(What you have to do): No pictures, no extra lines: copy exactly from the line with "Related Articles" through the end of the entries.

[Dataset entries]
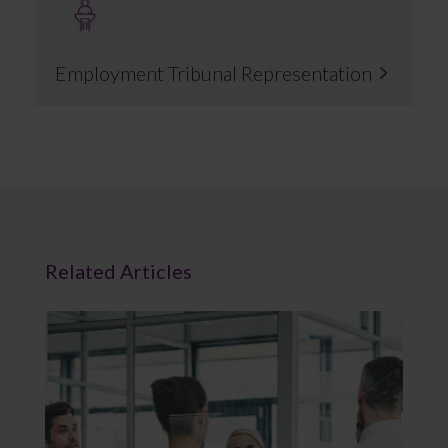
Employment Tribunal Representation
Related Articles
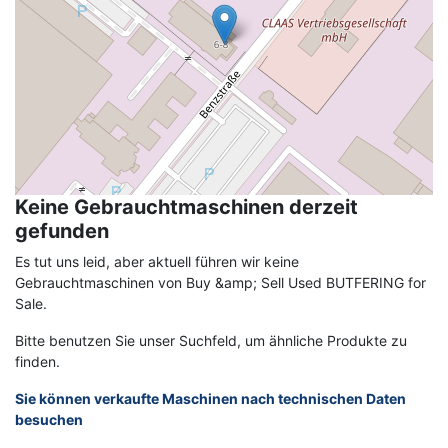
Keine Gebrauchtmaschinen derzeit
gefunden
Es tut uns leid, aber aktuell führen wir keine
Gebrauchtmaschinen von Buy &amp; Sell Used BUTFERING for
Sale.
Bitte benutzen Sie unser Suchfeld, um ähnliche Produkte zu
finden.
Sie können verkaufte Maschinen nach technischen Daten
besuchen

(Answer space):
Related Articles
Keine Gebrauchtmaschinen derzeit
gefunden
Es tut uns leid, aber aktuell führen wir keine
Gebrauchtmaschinen von Buy &amp; Sell Used BUTFERING for
Sale.
Bitte benutzen Sie unser Suchfeld, um ähnliche Produkte zu
finden.
Sie können verkaufte Maschinen nach technischen Daten
besuchen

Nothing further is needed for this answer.